(Saved data entries)

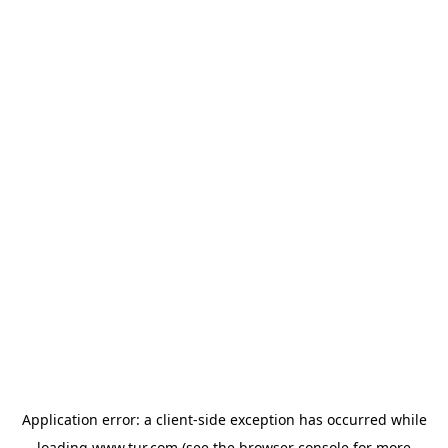
Application error: a
client
-side exception has occurred while
loading
www.tur.com
(see the
browser console
for more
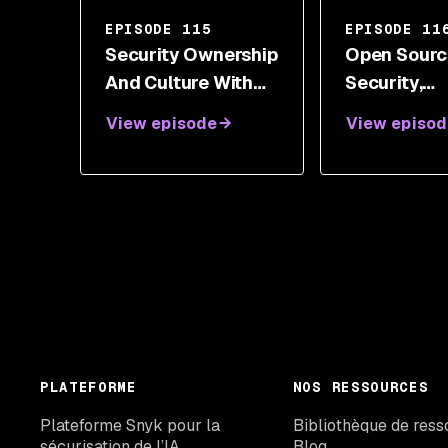
EPISODE 115
EPISODE 11
Security Ownership
Open Sourc
And Culture With
Security,
Peter Oehlert
Vulnerabilit
View episode
View episod
Supportin
In Technolo
Emily Fox
PLATEFORME
NOS RESSOURCES
Plateforme Snyk pour la
Bibliothèque de ress
sécurisation de l’IA
Blog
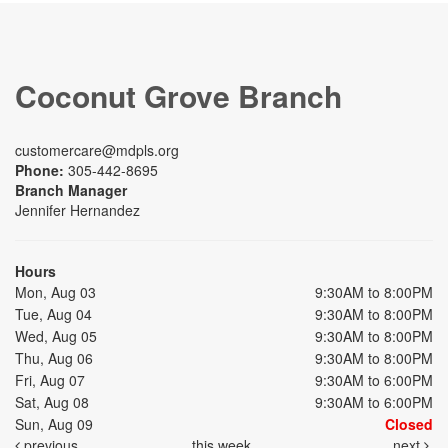
Coconut Grove Branch
customercare@mdpls.org
Phone:
305-442-8695
Branch Manager
Jennifer Hernandez
Hours
Mon, Aug 03
9:30AM to 8:00PM
Tue, Aug 04
9:30AM to 8:00PM
Wed, Aug 05
9:30AM to 8:00PM
Thu, Aug 06
9:30AM to 8:00PM
Fri, Aug 07
9:30AM to 6:00PM
Sat, Aug 08
9:30AM to 6:00PM
Sun, Aug 09
Closed
previous
this week
next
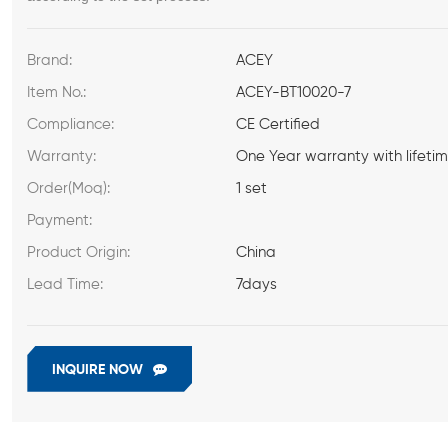
Brand:
ACEY
Item No.:
ACEY-BT10020-7
Compliance:
CE Certified
Warranty:
One Year warranty with lifeti
Order(Moq):
1 set
Payment:
Product Origin:
China
Lead Time:
7days
INQUIRE NOW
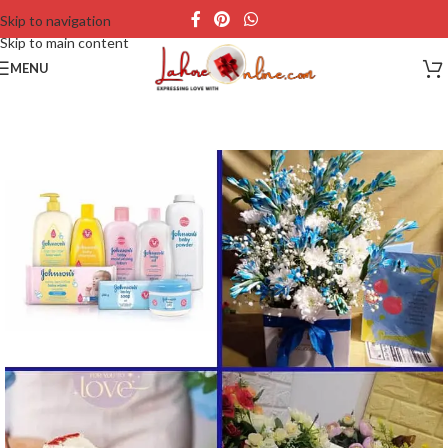
Skip to navigation
Skip to main content
MENU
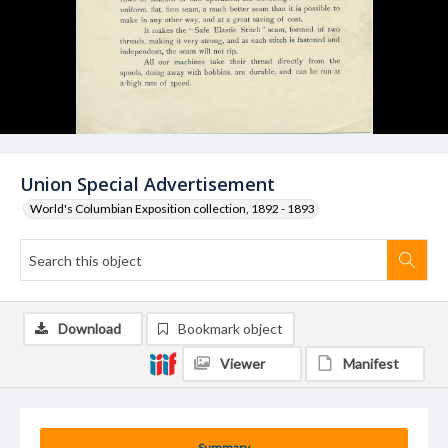
Union Special Advertisement
World's Columbian Exposition collection, 1892 - 1893
Download
Bookmark object
Viewer
Manifest
Summary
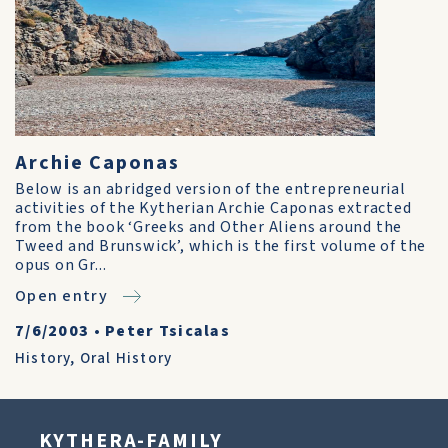
Archie Caponas
Below is an abridged version of the entrepreneurial
activities of the Kytherian Archie Caponas extracted
from the book ‘Greeks and Other Aliens around the
Tweed and Brunswick’, which is the first volume of the
opus on Gr...
Open entry
7/6/2003
•
Peter Tsicalas
History
,
Oral History
KYTHERA-FAMILY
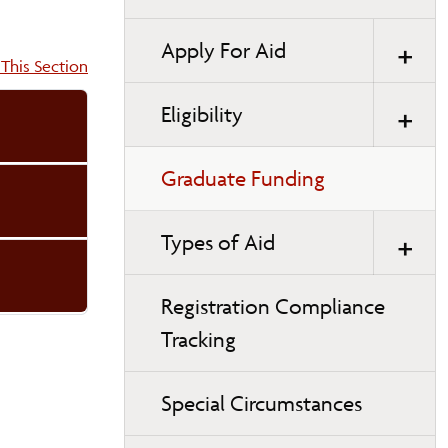
Apply For Aid
on:
This Section
Eligibility
Graduate Funding
Types of Aid
Registration Compliance
Tracking
Special Circumstances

**What you need to do**
Would you copy out each line of the records above where the word "Special" occurs?

**Answer to the exercise**
Union Special Advertisement
Special Circumstances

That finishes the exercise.